%%

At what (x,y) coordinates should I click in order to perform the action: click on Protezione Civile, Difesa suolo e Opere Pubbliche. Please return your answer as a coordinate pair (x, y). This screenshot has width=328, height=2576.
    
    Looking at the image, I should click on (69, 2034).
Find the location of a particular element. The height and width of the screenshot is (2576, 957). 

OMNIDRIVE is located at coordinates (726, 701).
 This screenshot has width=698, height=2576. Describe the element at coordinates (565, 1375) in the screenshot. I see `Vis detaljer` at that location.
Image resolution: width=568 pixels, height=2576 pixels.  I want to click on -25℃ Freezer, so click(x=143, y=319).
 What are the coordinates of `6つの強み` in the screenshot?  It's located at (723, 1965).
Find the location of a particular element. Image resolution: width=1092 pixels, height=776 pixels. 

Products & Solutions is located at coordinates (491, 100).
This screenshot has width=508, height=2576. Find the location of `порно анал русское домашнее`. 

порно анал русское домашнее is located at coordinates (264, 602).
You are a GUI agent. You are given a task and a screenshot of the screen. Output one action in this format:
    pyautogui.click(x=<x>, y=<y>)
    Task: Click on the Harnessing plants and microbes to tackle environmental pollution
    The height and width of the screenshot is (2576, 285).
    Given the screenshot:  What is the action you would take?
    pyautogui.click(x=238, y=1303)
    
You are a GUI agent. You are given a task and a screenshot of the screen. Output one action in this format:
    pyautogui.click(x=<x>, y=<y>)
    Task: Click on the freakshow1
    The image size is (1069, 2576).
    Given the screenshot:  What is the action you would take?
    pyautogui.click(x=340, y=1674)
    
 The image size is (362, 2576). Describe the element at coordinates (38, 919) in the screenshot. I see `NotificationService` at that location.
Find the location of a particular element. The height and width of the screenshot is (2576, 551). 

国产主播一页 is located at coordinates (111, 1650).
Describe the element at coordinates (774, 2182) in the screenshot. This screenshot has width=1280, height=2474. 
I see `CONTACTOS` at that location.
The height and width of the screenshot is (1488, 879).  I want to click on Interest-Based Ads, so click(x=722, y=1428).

%%

Each line of the listing above should be output exactly.

Solution to the exercise:
At what (x,y) coordinates should I click in order to perform the action: click on Protezione Civile, Difesa suolo e Opere Pubbliche. Please return your answer as a coordinate pair (x, y). This screenshot has width=328, height=2576.
    
    Looking at the image, I should click on (69, 2034).
Find the location of a particular element. The height and width of the screenshot is (2576, 957). 

OMNIDRIVE is located at coordinates (726, 701).
 This screenshot has width=698, height=2576. Describe the element at coordinates (565, 1375) in the screenshot. I see `Vis detaljer` at that location.
Image resolution: width=568 pixels, height=2576 pixels.  I want to click on -25℃ Freezer, so click(x=143, y=319).
 What are the coordinates of `6つの強み` in the screenshot?  It's located at (723, 1965).
Find the location of a particular element. Image resolution: width=1092 pixels, height=776 pixels. 

Products & Solutions is located at coordinates (491, 100).
This screenshot has width=508, height=2576. Find the location of `порно анал русское домашнее`. 

порно анал русское домашнее is located at coordinates (264, 602).
You are a GUI agent. You are given a task and a screenshot of the screen. Output one action in this format:
    pyautogui.click(x=<x>, y=<y>)
    Task: Click on the Harnessing plants and microbes to tackle environmental pollution
    The height and width of the screenshot is (2576, 285).
    Given the screenshot:  What is the action you would take?
    pyautogui.click(x=238, y=1303)
    
You are a GUI agent. You are given a task and a screenshot of the screen. Output one action in this format:
    pyautogui.click(x=<x>, y=<y>)
    Task: Click on the freakshow1
    The image size is (1069, 2576).
    Given the screenshot:  What is the action you would take?
    pyautogui.click(x=340, y=1674)
    
 The image size is (362, 2576). Describe the element at coordinates (38, 919) in the screenshot. I see `NotificationService` at that location.
Find the location of a particular element. The height and width of the screenshot is (2576, 551). 

国产主播一页 is located at coordinates (111, 1650).
Describe the element at coordinates (774, 2182) in the screenshot. This screenshot has width=1280, height=2474. 
I see `CONTACTOS` at that location.
The height and width of the screenshot is (1488, 879).  I want to click on Interest-Based Ads, so click(x=722, y=1428).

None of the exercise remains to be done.